Exploratory data analysis on variables that may affect why people don’t vote
Loading data into dataframe
non_voter = read.csv("https://raw.githubusercontent.com/fivethirtyeight/data/master/non-voters/nonvoters_data.csv", header= TRUE, sep=",")
Creating a subset,renaming columns and droping na values
subset_voter = subset(non_voter,select = c(ppage,educ,race,gender,income_cat))
colnames(subset_voter)=c("age","education","race","gender","income")

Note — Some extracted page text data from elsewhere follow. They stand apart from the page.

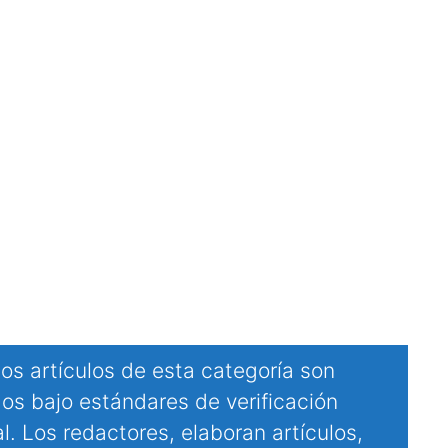
os artículos de esta categoría son
dos bajo estándares de verificación
al. Los redactores, elaboran artículos,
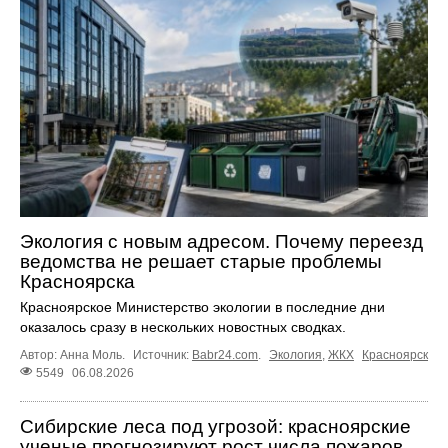
Экология с новым адресом. Почему переезд
ведомства не решает старые проблемы
Красноярска
Красноярское Министерство экологии в последние дни
оказалось сразу в нескольких новостных сводках.
Автор: Анна Моль.
Источник:
Babr24.com
.
Экология
,
ЖКХ
Красноярск
5549
06.08.2026
Сибирские леса под угрозой: красноярские
ученые прогнозируют рост числа пожаров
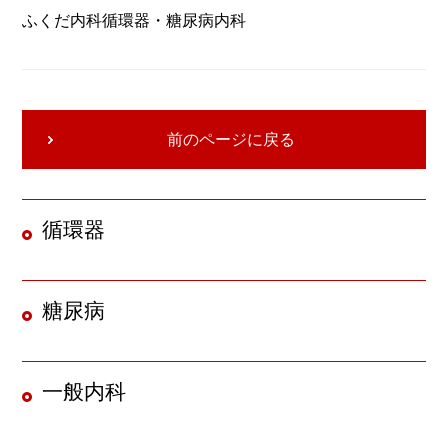
ふくだ内科循環器・糖尿病内科
前のページに戻る
循環器
糖尿病
一般内科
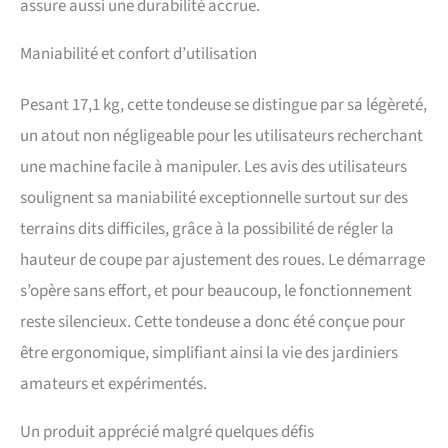
assure aussi une durabilité accrue.
cave ou un local technique
Câble de démarrage très
Maniabilité et confort d’utilisation
accessible - Facilement
accessible sur le guidon, le
câble de démarrage permet
Pesant 17,1 kg, cette tondeuse se distingue par sa légèreté,
de démarrer la tondeuse
un atout non négligeable pour les utilisateurs recherchant
facilement et rapidement
sans avoir à se baisser
une machine facile à manipuler. Les avis des utilisateurs
Indicateur de remplissage -
soulignent sa maniabilité exceptionnelle surtout sur des
Il permet de voir d’un seul
coup d’œil le niveau de
terrains dits difficiles, grâce à la possibilité de régler la
remplissage du sac
hauteur de coupe par ajustement des roues. Le démarrage
collecteur en toile
résistante de 45 L, qui se
s’opère sans effort, et pour beaucoup, le fonctionnement
vide facilement à l’aide des
reste silencieux. Cette tondeuse a donc été conçue pour
2 poignées Matériaux
robustes - Le carter durable
être ergonomique, simplifiant ainsi la vie des jardiniers
de la tondeuse à gazon est
amateurs et expérimentés.
en plastique
particulièrement résistant.
Un produit apprécié malgré quelques défis
Il contribue en outre au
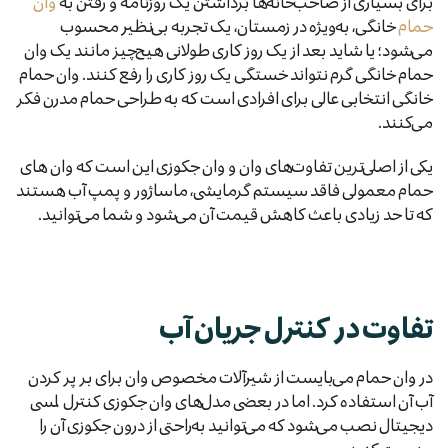
برای بسیاری از صاحب‌خانه‌ها برداشتن یک روزنامه و رفتن به
وان
حمام
خانگی، به‌ویژه در زمستان، یک تجربه بی‌نظیر محسوب
می‌شود؛ یا شاید بعد از یک روز کاری طولانی هیچ‌چیز مانند یک وان
حمام خانگی گرم نتواند خستگی یک روز کاری را رفع کنند. وان حمام
خانگی انتخابی عالی برای افرادی است که به طراحی حمام مدرن فکر
می‌کنند.
یکی از اصلی‌ترین تفاوت‌های وان و وان جکوزی این است که وان های
حمام معمولی فاقد سیستم گرمایشی، ماساژور و پمپ آب هستند
که تا حد زیادی باعث کاهش قیمت آن می‌شود و شما می‌توانید.
تفاوت در کنترل جریان آب
در وان حمام می‌بایست از شیرآلات مخصوص وان برای بر پر کردن
آب آن استفاده کرد. اما در بعضی مدل‌های وان جکوزی کنترل لمسی
دیجیتال نصب می‌شود که می‌توانید به‌راحتی از درون جکوزی آن را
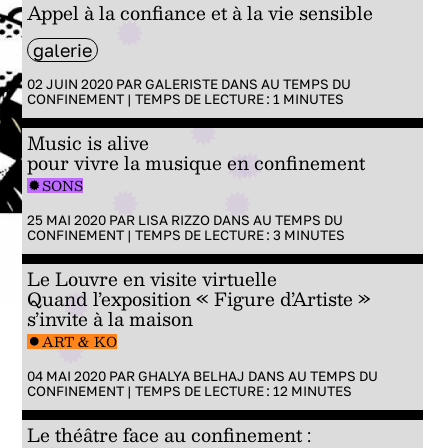
Appel à la confiance et à la vie sensible
galerie
02 JUIN 2020 PAR
GALERISTE
DANS
AU TEMPS DU
CONFINEMENT
|
TEMPS DE LECTURE :
1
MINUTES
Music is alive
pour vivre la musique en confinement
SONS
25 MAI 2020 PAR
LISA RIZZO
DANS
AU TEMPS DU
CONFINEMENT
|
TEMPS DE LECTURE :
3
MINUTES
Le Louvre en visite virtuelle
Quand l’exposition « Figure d’Artiste »
s’invite à la maison
ART & KO
04 MAI 2020 PAR
GHALYA BELHAJ
DANS
AU TEMPS DU
CONFINEMENT
|
TEMPS DE LECTURE :
12
MINUTES
Le théâtre face au confinement :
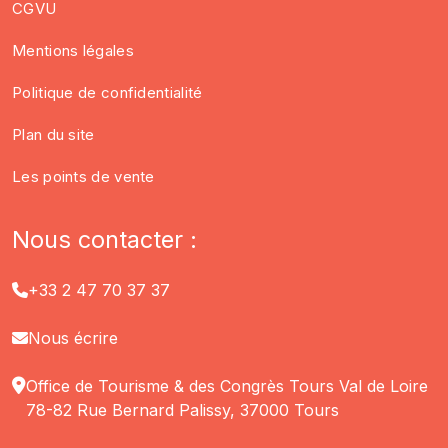
CGVU
Mentions légales
Politique de confidentialité
Plan du site
Les points de vente
Nous contacter :
+33 2 47 70 37 37
Nous écrire
Office de Tourisme & des Congrès Tours Val de Loire
78-82 Rue Bernard Palissy, 37000 Tours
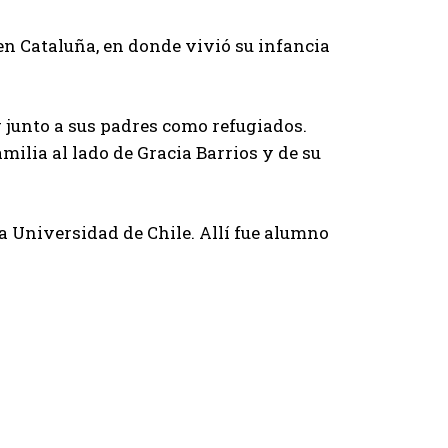
en Cataluña, en donde vivió su infancia
g junto a sus padres como refugiados.
milia al lado de Gracia Barrios y de su
la Universidad de Chile. Allí fue alumno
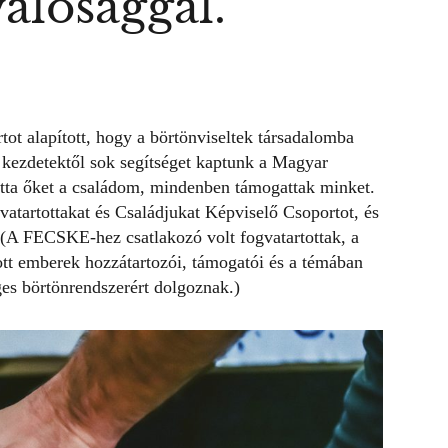
valósággal.”
ot alapított, hogy a börtönviseltek társadalomba
A kezdetektől sok segítséget kaptunk a Magyar
hatta őket a családom, mindenben támogattak minket.
gvatartottakat és Családjukat Képviselő Csoportot, és
” (A FECSKE-hez csatlakozó volt fogvatartottak, a
tott emberek hozzátartozói, támogatói és a témában
ges börtönrendszerért dolgoznak.)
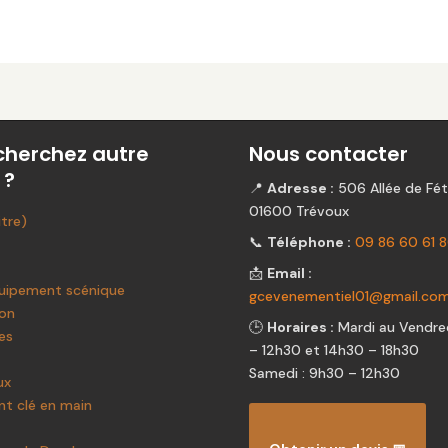
cherchez autre
Nous contacter
 ?
📍
Adresse :
506 Allée de Fét
01600 Trévoux
itre)
📞
Téléphone :
09 86 60 61 
📩
Email :
uipement scénique
gcevenementiel01@gmail.co
ion
🕒
Horaires :
Mardi au Vendred
es
– 12h30 et 14h30 – 18h30
Samedi : 9h30 – 12h30
ux
t clé en main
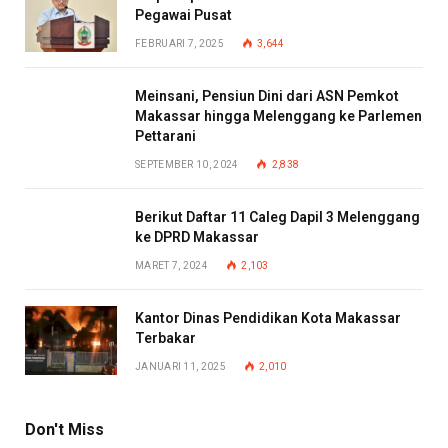
Pegawai Pusat
FEBRUARI 7, 2025
3,644
Meinsani, Pensiun Dini dari ASN Pemkot
Makassar hingga Melenggang ke Parlemen
Pettarani
SEPTEMBER 10, 2024
2,838
Berikut Daftar 11 Caleg Dapil 3 Melenggang
ke DPRD Makassar
MARET 7, 2024
2,103
Kantor Dinas Pendidikan Kota Makassar
Terbakar
JANUARI 11, 2025
2,010
Don't Miss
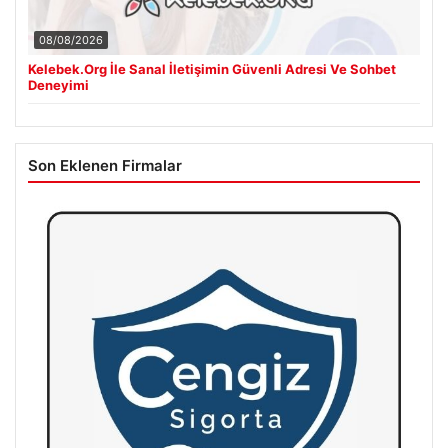
08/08/2026
Kelebek.Org İle Sanal İletişimin Güvenli Adresi Ve Sohbet
Deneyimi
Son Eklenen Firmalar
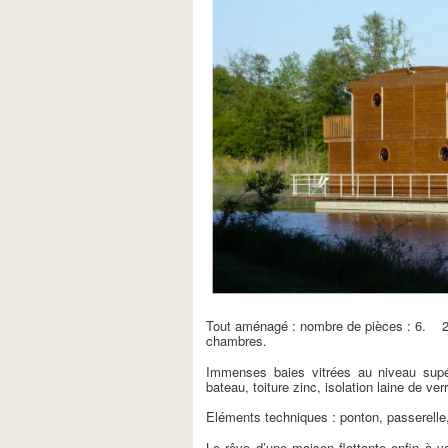
Tout aménagé : nombre de pièces : 6. 2
chambres.
Immenses baies vitrées au niveau supér
bateau, toiture zinc, isolation laine de v
Eléments techniques : ponton, passerelle,
Le rêve d’une maison flottante enfin à vo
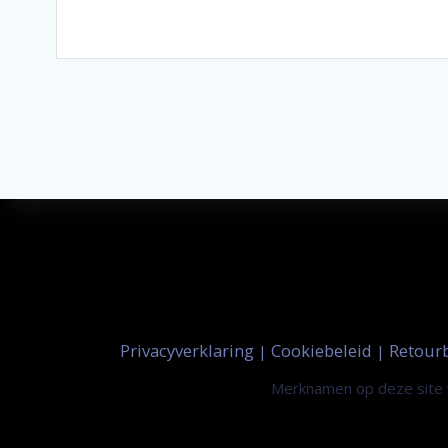
Privacyverklaring
Cookiebeleid
Retour
|
|
Merknamen op deze site w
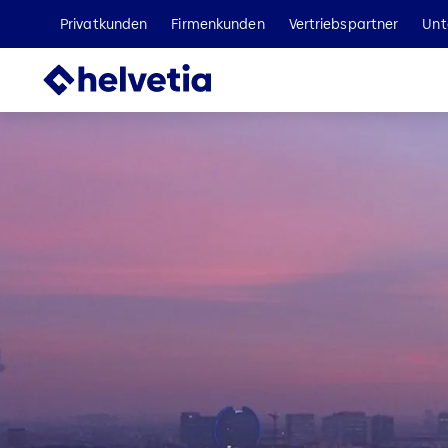
Privatkunden
Firmenkunden
Vertriebspartner
Unt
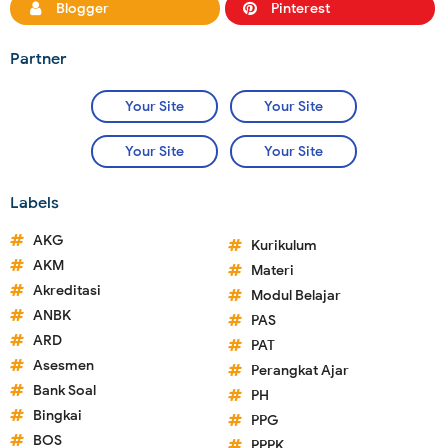
Blogger
Pinterest
Partner
Your Site
Your Site
Your Site
Your Site
Labels
AKG
Kurikulum
AKM
Materi
Akreditasi
Modul Belajar
ANBK
PAS
ARD
PAT
Asesmen
Perangkat Ajar
Bank Soal
PH
Bingkai
PPG
BOS
PPPK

subset_voter = na.omit(subset_voter)
head(subset_voter)
## age education race gender income
## 1 73 College White Female $75-125k
## 2 90 College White Female $125k or more
## 3 53 College White Male $125k or more
## 4 58 Some college Black Female $40-75k
## 5 81 High school or less White Male $40-75k
## 6 61 High school or less White Female $40-75k
hist(subset_voter$age)
Distribution for age of non-voters
income_count = table(subset_voter$income)
barplot(income_count)
Bar graph for the incomes of non-voters
education_count = table(subset_voter$education)
barplot(education_count)
Bar graph for education of non-voters
gender_count = table(subset_voter$gender)
barplot(gender_count)
Gender count of non-voters
Conclusion: 1:The distribution for age of non voters is not normally distributed and there seem to be two peaks: 1) Late 20;s and 2) In the 60’s 2: People in any income group are equally likely to not vote except for the $75-125k group. They are slightly more likely to not vote. 3: People who are more educated seem more likely to not vote as there are significantly more college educated people in this sample 4: Men and women are both equally likely to not vote.